Gleam’s type system does not support recursive let-bound functions, even though they are theoretically possible. The fix combinator is a sneaky way around this limitation by making the recursive function a parameter of itself.

Sound a bit too magical? Let’s first take a look at what happens if we try to write a recursive let-bound function in Gleam:

pub fn example() {
  let factorial = fn(x) {
      case x {
        0 -> 1
        x -> x * factorial(x - 1)
              // ^^^^^^^^^ The name `factorial` is not in scope here.
      }
    }

  assert fact(5) == 120
}

We get a compile error because the name factorial is not in scope inside the function body. What does it look like if we try to use fix?

import funtil

pub fn example() {
  let factorial =
    funtil.fix(fn(factorial, x) {
      case x {
        0 -> 1
        x -> x * factorial(x - 1)
      }
    })

  assert fact(5) == 120
}

🚨 Gleam is designed with this limitation to encourage you to pull things out of let bindings when they get too complex. If you find yourself reaching for fix, consider if there’s a clearer way to solve your problem.

A version of the fix util for functions that take two arguments.

🚨 Gleam is designed with this limitation to encourage you to pull things out of let bindings when they get too complex. If you find yourself reaching for fix2, consider if there’s a clearer way to solve your problem.

A version of the fix util for functions that take three arguments.

🚨 Gleam is designed with this limitation to encourage you to pull things out of let bindings when they get too complex. If you find yourself reaching for fix3, consider if there’s a clearer way to solve your problem.

If you’ve got a Never somewhere in a type it can be a bit of a problem if you need something else. Just like Never is a type that can never be constructed, never is a function that can never be called.

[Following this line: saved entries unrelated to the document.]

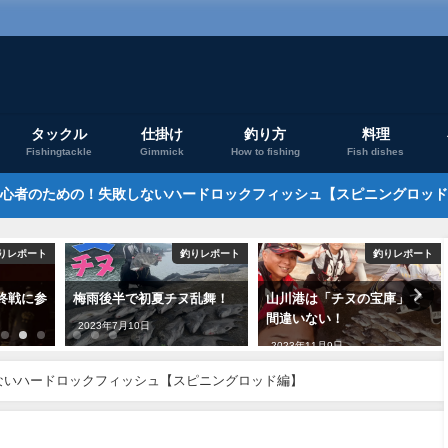
タックル
仕掛け
釣り方
料理
Fishingtackle
Gimmick
How to fishing
Fish dishes
心者のための！失敗しないハードロックフィッシュ【スピニングロッド
りレポート
釣りレポート
釣りレポート
終戦に参
梅雨後半で初夏チヌ乱舞！
山川港は「チヌの宝庫」で
間違いない！
2023年7月10日
2023年11月9日
ないハードロックフィッシュ【スピニングロッド編】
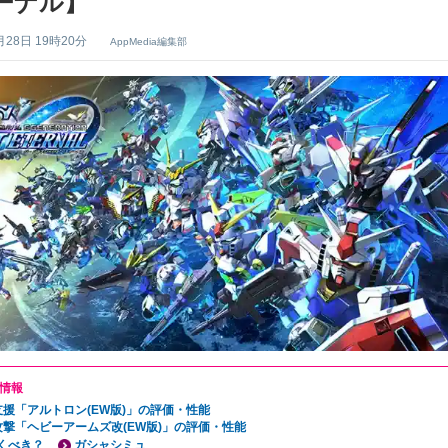
ーナル】
月28日 19時20分
AppMedia編集部
情報
支援「アルトロン(EW版)」の評価・性能
攻撃「ヘビーアームズ改(EW版)」の評価・性能
くべき？
ガシャシミュ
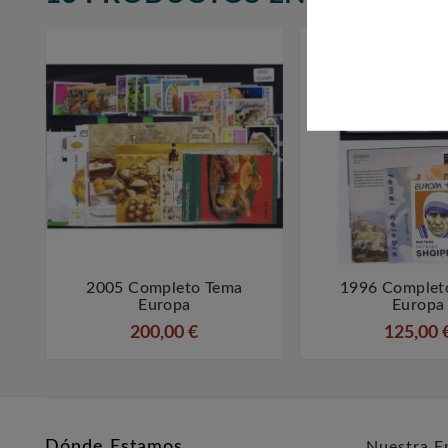
2005 Completo Tema
1996 Complet



Europa
Europa
200,00 €
125,00 
Dónde Estamos
Nuestra E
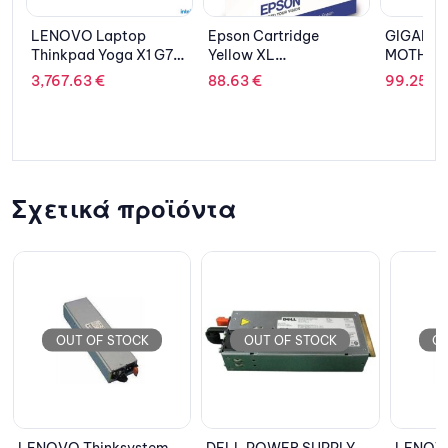
Epson Cartridge
GIGABYTE
EPSO
 G7
Yellow XL
MOTHERBOARD
Cyan
tel
C13T755440
H610M H DDR5 ,1700
88.63
€
99.25
€
128.
,MATX
GB
y
Σχετικά προϊόντα
OCK
OUT OF STOCK
OUT OF STOCK
system
DELL POWER SUPPLY
LENOVO Thinksystem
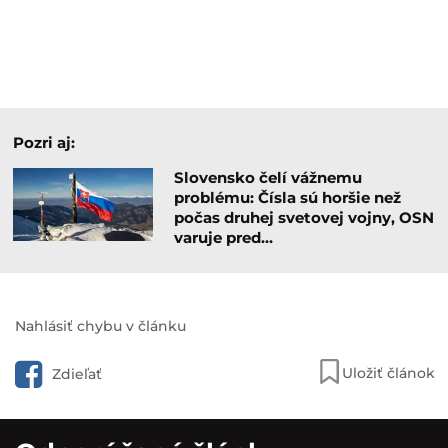
Pozri aj:
Slovensko čelí vážnemu
problému: Čísla sú horšie než
počas druhej svetovej vojny, OSN
varuje pred…
Nahlásiť chybu v článku
Uložiť článok
Zdieľať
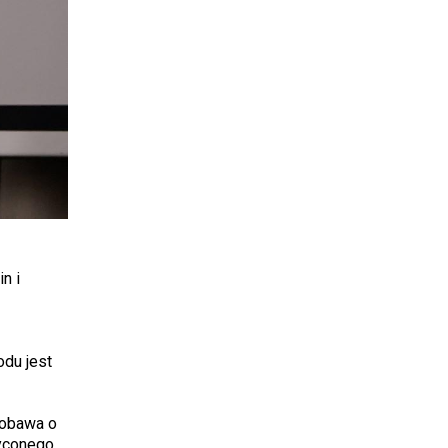
n i
du jest
 obawa o
syconego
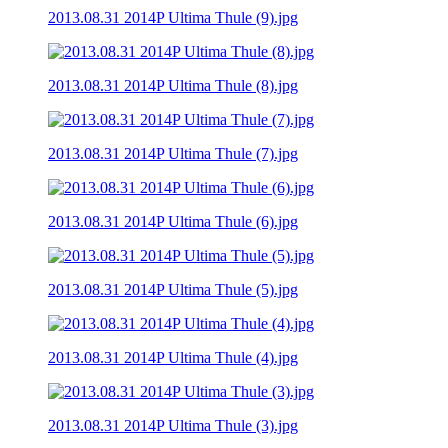
2013.08.31 2014P Ultima Thule (9).jpg
2013.08.31 2014P Ultima Thule (8).jpg
2013.08.31 2014P Ultima Thule (7).jpg
2013.08.31 2014P Ultima Thule (6).jpg
2013.08.31 2014P Ultima Thule (5).jpg
2013.08.31 2014P Ultima Thule (4).jpg
2013.08.31 2014P Ultima Thule (3).jpg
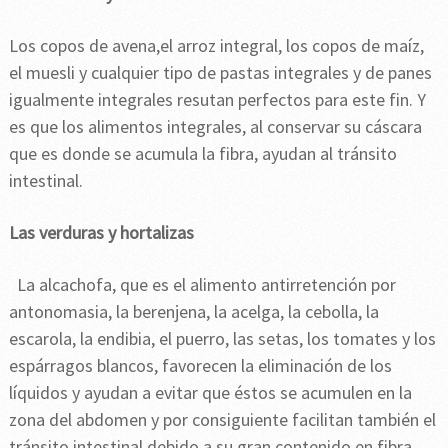
Los copos de avena,el arroz integral, los copos de maíz,
el muesli y cualquier tipo de pastas integrales y de panes
igualmente integrales resutan perfectos para este fin. Y
es que los alimentos integrales, al conservar su cáscara
que es donde se acumula la fibra, ayudan al tránsito
intestinal.
Las verduras y hortalizas
La alcachofa, que es el alimento antirretención por
antonomasia, la berenjena, la acelga, la cebolla, la
escarola, la endibia, el puerro, las setas, los tomates y los
espárragos blancos, favorecen la eliminación de los
líquidos y ayudan a evitar que éstos se acumulen en la
zona del abdomen y por consiguiente facilitan también el
tránsito intestinal debido a su gran contenido en fibra.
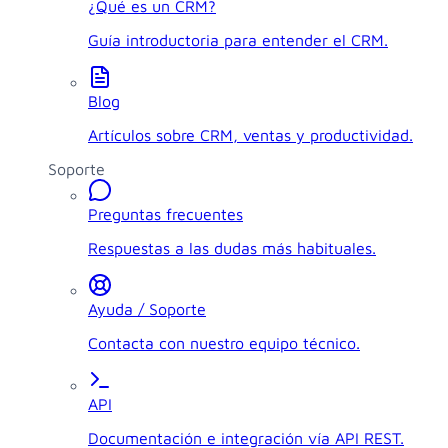
¿Qué es un CRM?
Guía introductoria para entender el CRM.
Blog
Artículos sobre CRM, ventas y productividad.
Soporte
Preguntas frecuentes
Respuestas a las dudas más habituales.
Ayuda / Soporte
Contacta con nuestro equipo técnico.
API
Documentación e integración vía API REST.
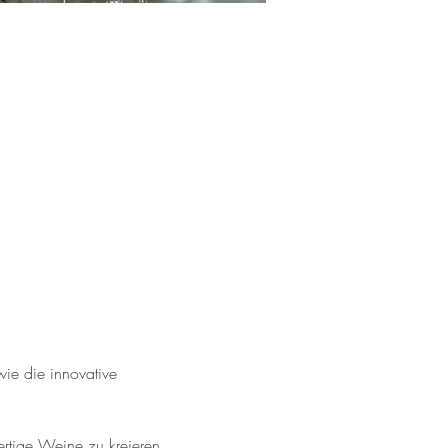
ie die innovative 
tige Weine zu kreieren.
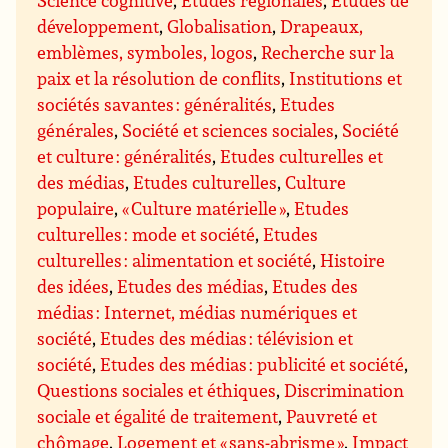
Science cognitive
,
Etudes régionales
,
Etudes de
développement
,
Globalisation
,
Drapeaux,
emblèmes, symboles, logos
,
Recherche sur la
paix et la résolution de conflits
,
Institutions et
sociétés savantes : généralités
,
Etudes
générales
,
Société et sciences sociales
,
Société
et culture : généralités
,
Etudes culturelles et
des médias
,
Etudes culturelles
,
Culture
populaire
,
« Culture matérielle »
,
Etudes
culturelles : mode et société
,
Etudes
culturelles : alimentation et société
,
Histoire
des idées
,
Etudes des médias
,
Etudes des
médias : Internet, médias numériques et
société
,
Etudes des médias : télévision et
société
,
Etudes des médias : publicité et société
,
Questions sociales et éthiques
,
Discrimination
sociale et égalité de traitement
,
Pauvreté et
chômage
,
Logement et « sans-abrisme »
,
Impact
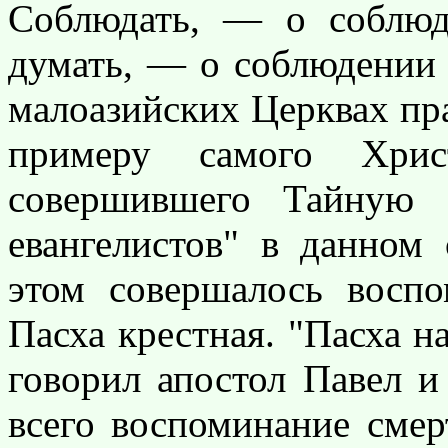
Соблюдать, — о соблю
думать, — о соблюдении 
малоазийских Церквах пра
примеру самого Хри
совершившего Тайную 
евангелистов" в данном
этом совершалось воспо
Пасха крестная. "Пасха н
говорил апостол Павел и
всего воспоминание смерт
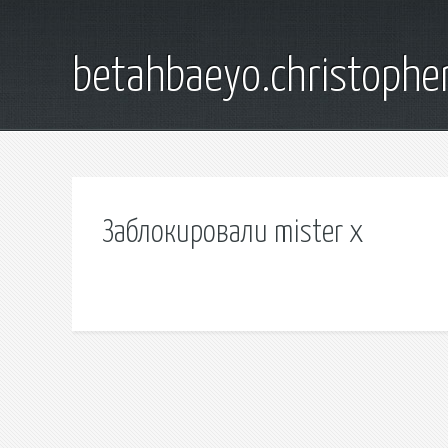
betahbaeyo.christophe
Заблокировали mister x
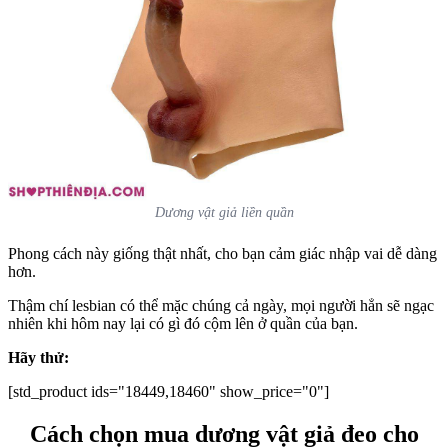
Dương vật giả liền quần
Phong cách này giống thật nhất, cho bạn cảm giác nhập vai dễ dàng
hơn.
Thậm chí lesbian có thể mặc chúng cả ngày, mọi người hẳn sẽ ngạc
nhiên khi hôm nay lại có gì đó cộm lên ở quần của bạn.
Hãy thử:
[std_product ids="18449,18460" show_price="0"]
Cách chọn mua dương vật giả đeo cho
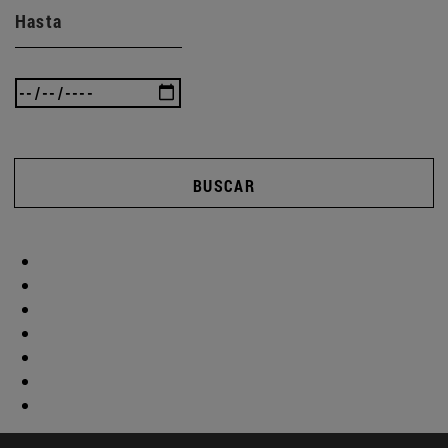
Hasta
BUSCAR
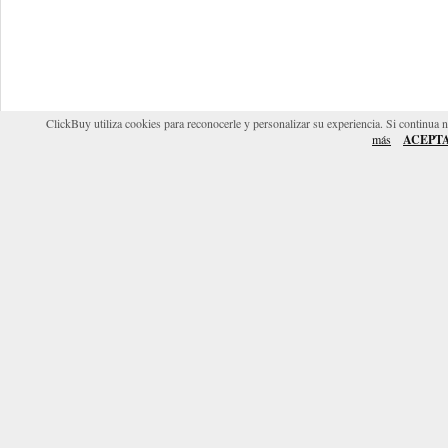
ClickBuy utiliza cookies para reconocerle y personalizar su experiencia. Si continua 
más
ACEPT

To take our Result(Int, Never) example from above, what if we want to pass that value into a function that expects a Result(Int, String)? As it stands, the types don’t match up, but because we know that we can never have an error, we can use never to pretend to convert it into a String:

import funtil.{Never, never}
import gleam/io
import gleam/result

fn log_error(result: Result(a, String)) -> Result(a, String) {
  case result {
    Ok(a) -> Nil
    Error(message) -> io.println(message)
  }

  result
}

fn example() {
  let val: Result(Int, Never) = Ok(42)

  val
  |> result.map_error(never)
  |> log_error
}

Compose two functions together, where the output of the first function is passed as the input to the second function. This is known as composition and can be a way to write code in a “point-free” style where you don’t explicitly mention function arguments.

import funtil
import gleam/list
import gleam/string

fn example() {
  let shouty_names =
    list.map(
      ["yoshie", "danielle", "marniek"],
      string.uppercase |> funtil.then(string.append(_, "!"))
    )

  assert shouty_names == ["YOSHIE!", "DANIELLE!", "MARNIEK!"]
}

🚨 Gleam intentionally doesn’t have an operator for function composition. In other languages this is often represented as . or >>. Point-free programming can be a useful tool but it can also make code harder to understand, hold with care!

Take any value and replace it with Nil. This can be a nicer way of using value-producing functions in places where you only care about their side effects.